Just as the global and local realities are part of children’s lives today so is the opportunity for working with children, in harnessing their ideas for building a future that is peaceful. Constructive educational interface that responds to the physical, emotional, social and spiritual needs of children is critical. It will add value and make our work for children more holistic. Children and their families in developed and developing countries alike are already experiencing unprecedented mental stress, social distance and isolation when education is presented as an incomplete fragment. This cannot go on, we can and must act now!

To quote the resource itself, ‘Children are not born into an ideal world – complex realities, conflicting values, opposing claims to truth and confusing alternatives do compete for their loyalty’. The global statistics demonstrate the inequities that children worldwide are facing, the impact of which leads to further deprivation, injustice and violence. This is the reality! However, this generation of children will also have more connectivity, wealth, technology and global resources at their disposition as they move into adulthood. By investing in their progress, by expanding their hearts and minds with values and concrete experiences, we give ourselves the possibility of a double dividend.
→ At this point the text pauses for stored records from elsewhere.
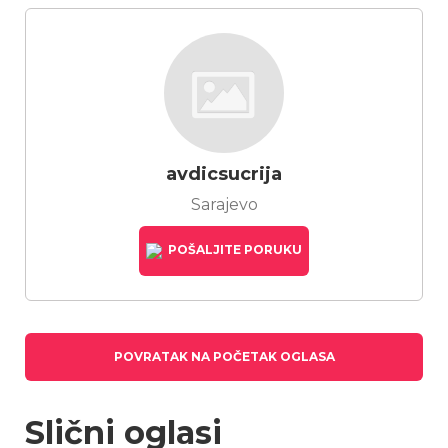
avdicsucrija
Sarajevo
POŠALJITE PORUKU
POVRATAK NA POČETAK OGLASA
Slični oglasi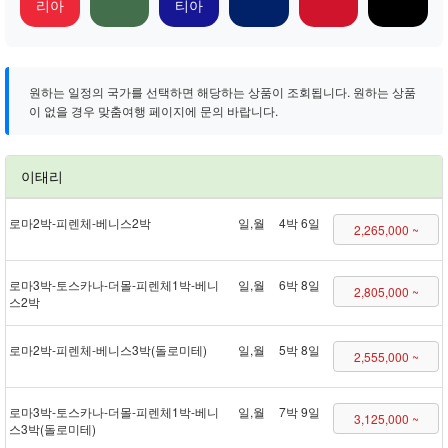
리아
티아
원하는 일정의 국가를 선택하면 해당하는 상품이 조회됩니다. 원하는 상품
이 없을 경우 맞춤여행 페이지에 문의 바랍니다.
이태리
로마 2박 - 피렌체 - 베니스 2박
일,월
4박 6일
2,265,000 ~
로마 3박 - 토스카나 - 더몰 - 피렌체 1박 - 베니
일,월
6박 8일
2,805,000 ~
스 2박
로마 2박 - 피렌체 - 베니스 3박(돌로미테)
일,월
5박 8일
2,555,000 ~
로마 3박 - 토스카나 - 더몰 - 피렌체 1박 - 베니
일,월
7박 9일
3,125,000 ~
스 3박(돌로미테)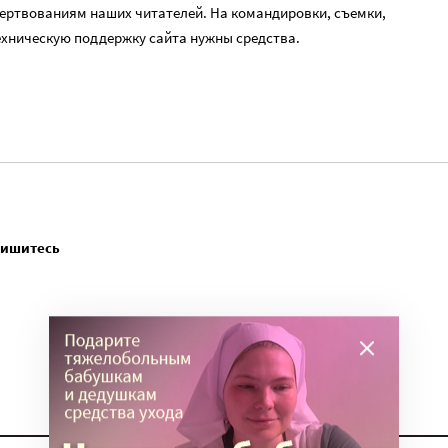
ертвованиям наших читателей. На командировки, съемки,
ехническую поддержку сайта нужны средства.
пишитесь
A dividend that first ensures children’s right to survival, protection, participation and development, and secondly that which feeds a generation of transformational leaders whose aspiration for a peaceful society is rooted in a firsthand experience in learning to live together.

As, the Learning to Live Together resource acknowledges:
We owe it to them, and the world, that we raise and educate children with a sense of accountability, discernment, humility, and above all the hopeful understanding that they can indeed contribute to transforming this world into a more peaceful one.

Mahatma Gandhi’s words continue to be a reminder in this direction,

What we do today determines our collective future!